I had been walking for almost 40 minutes down Bowery with my eyes glued to my phone screen. A native New Yorker would have been there already, but I opted to tread cautiously. I did not want to risk getting hit by a car before being able to complete my pilgrimage.
As I approached the black awning I tried to picture the city in the 70’s. A stark contrast to the clean, gentrified street I found myself on. I pictured a crowd of misfits, banding together in the night, drawn to this place because of it’s dirty, raw energy.
It’s a high end clothing store now.
The only real thing left is writing on the concrete just outside the threshold of the door. It sits there like a grave. Punk is dead.
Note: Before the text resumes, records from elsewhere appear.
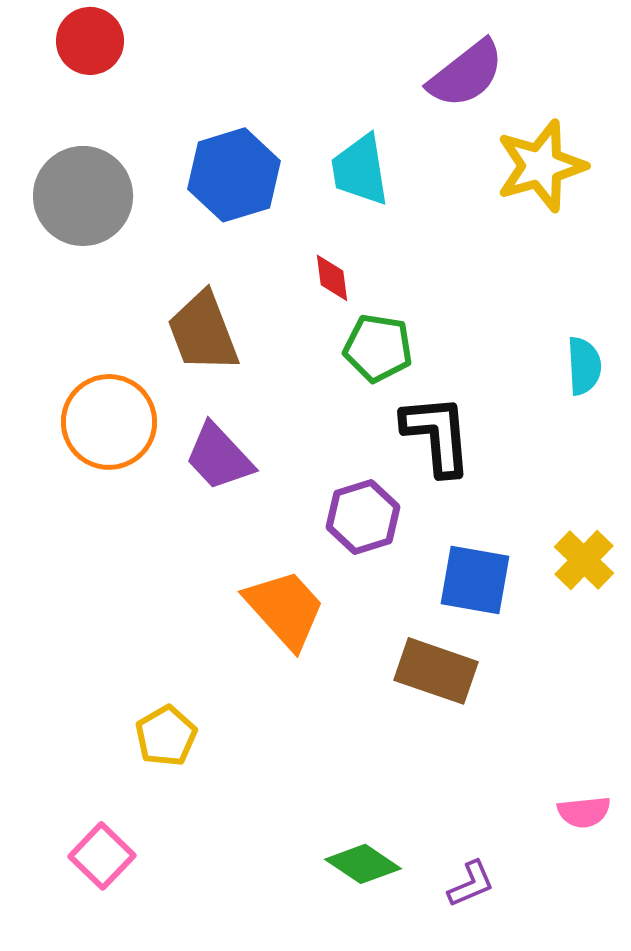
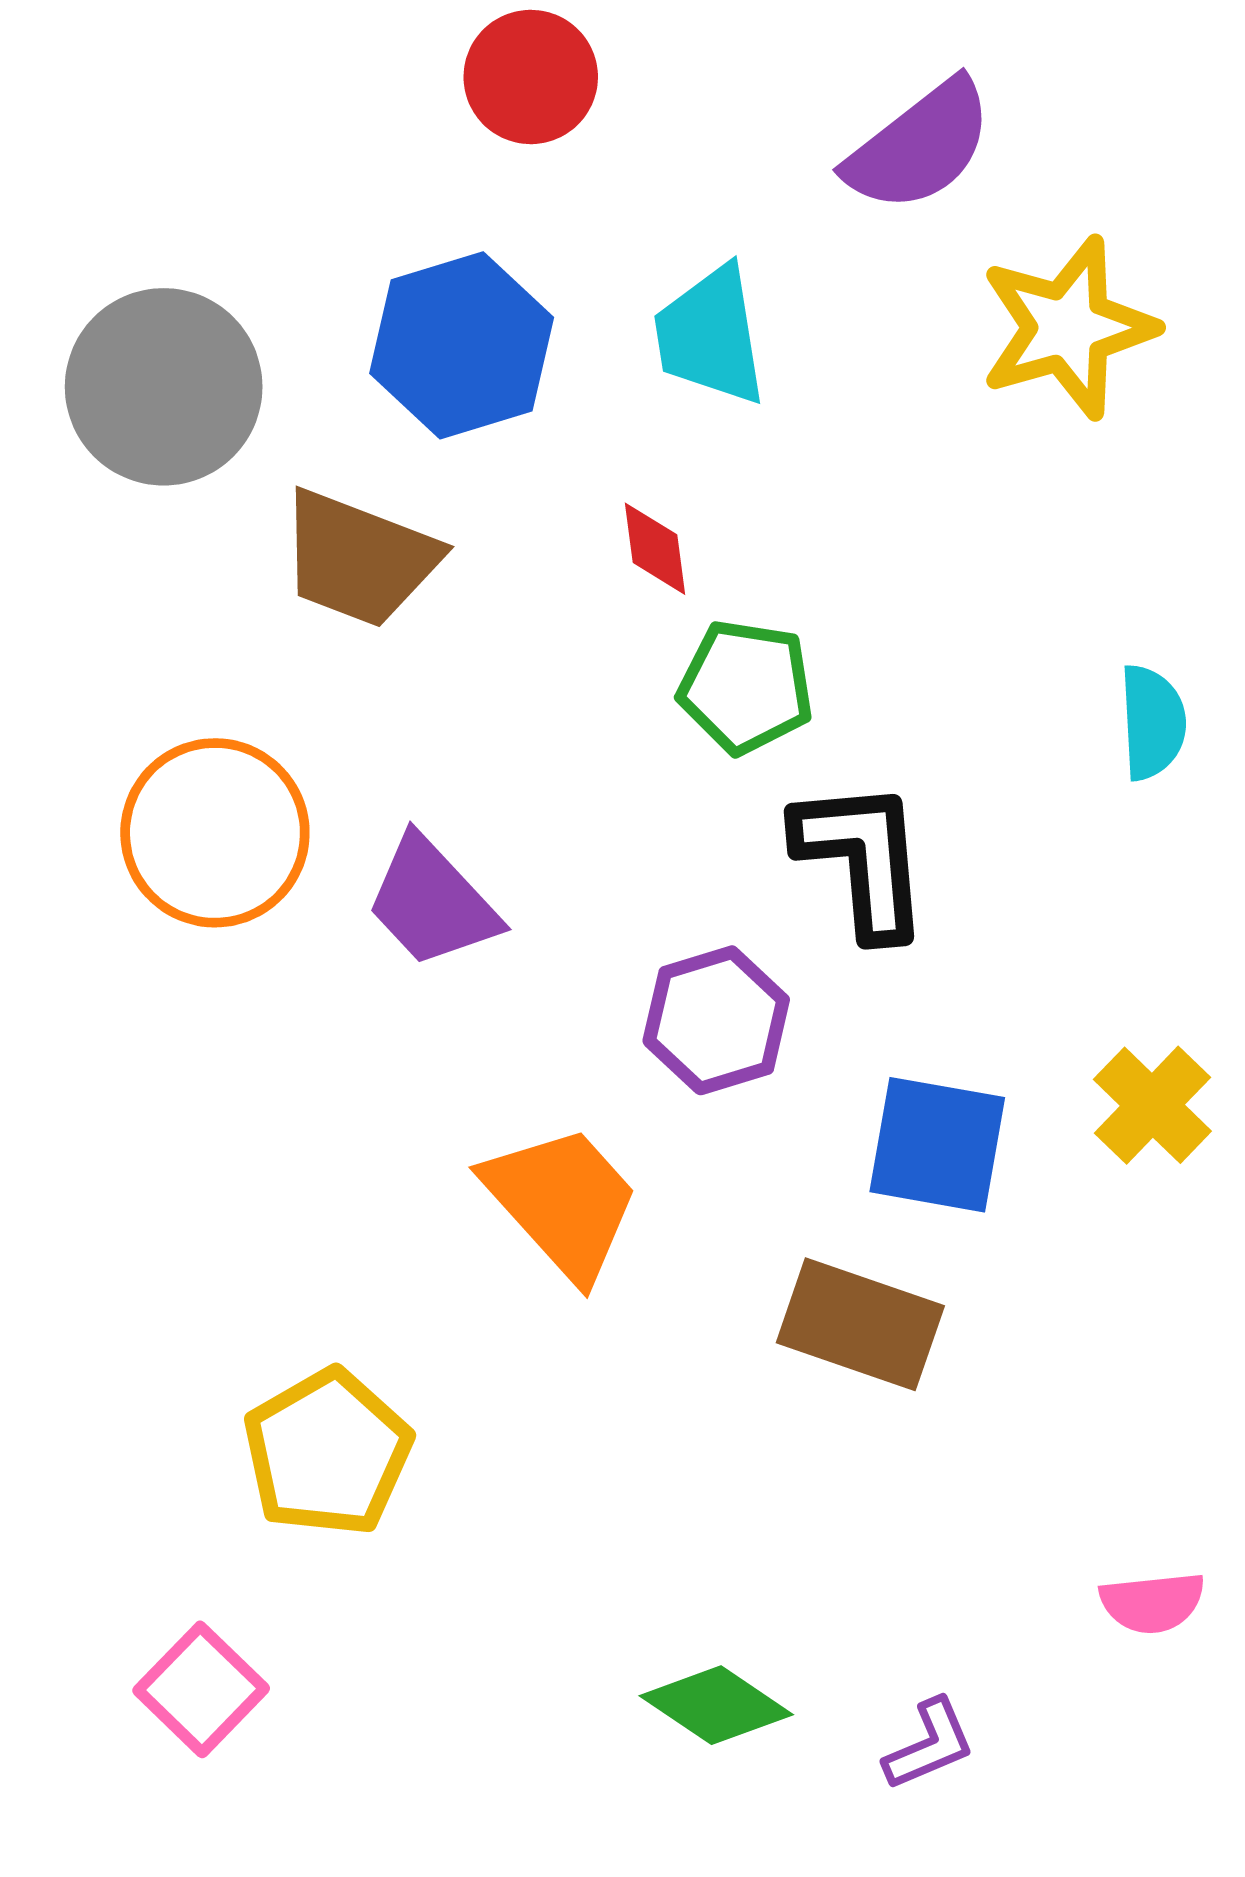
red circle: (90, 41) -> (531, 77), moved
brown trapezoid: (203, 332) -> (359, 559), moved, turned -48
yellow pentagon: (166, 736) -> (327, 1453), size x1.4

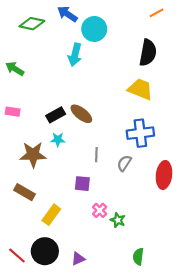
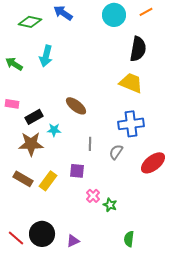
cyan circle: (94, 29) -> (114, 15), moved
cyan arrow: (75, 55) -> (46, 56), moved
black rectangle: (56, 115) -> (34, 117), moved
red ellipse: (164, 175) -> (153, 163), turned 45
yellow rectangle: (51, 215) -> (48, 181), moved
I release my breath and a wave of bittersweet endorphins muddle my brain. My fingers dance restlessly on the hardwood table. This is a weekly occurrence for me now.
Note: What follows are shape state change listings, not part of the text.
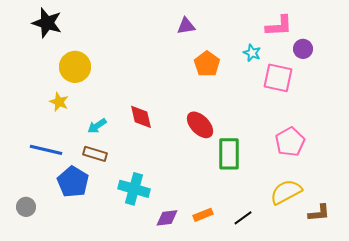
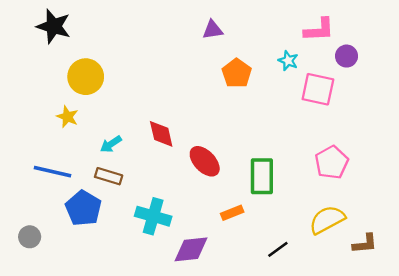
red ellipse: (200, 125) -> (205, 161), moved
orange rectangle: (203, 215) -> (232, 213), moved
purple diamond: (167, 218) -> (191, 249), size x1.4

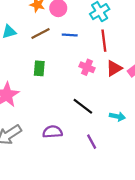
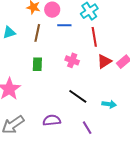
brown line: (40, 33) -> (37, 33), turned -48
blue line: (70, 35) -> (64, 25), moved
pink cross: (87, 67) -> (72, 60), moved

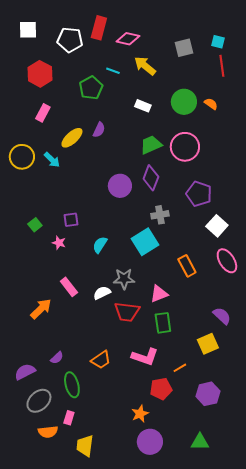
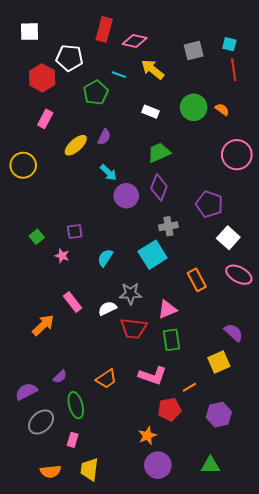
white pentagon: (70, 40) -> (69, 58), moved
pink circle: (185, 147) -> (237, 155), moved
cyan arrow: (52, 160) -> (108, 173), moved
pink ellipse: (227, 261) -> (239, 275), turned -30
orange semicircle: (48, 432) -> (51, 471), moved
Only one more month. Just have to push through.
School is all I’ve ever known and come December I will be graduated with a degree. Ready for the world’s open embrace- or lack thereof.
Nothing much will change, I’ll still have my same internship. I still have another 6 months on my lease. So why is it so scary? What is so unknown?
I have a theory- For my whole life I’ve had a purpose. To learn. Come December that goes away. And I am scared that in that little window of time without a purpose. The few months after school but before my career, I will lose myself.
I’m the first of this generation to graduate college. I really want this, I’m scared I won’t make it. I am so close, but I can feel myself wearing out. My end goal is an end to what I know and a plunge into the unknown. Who knows where life will take me?
All I know is that if I stumble I will eat myself alive.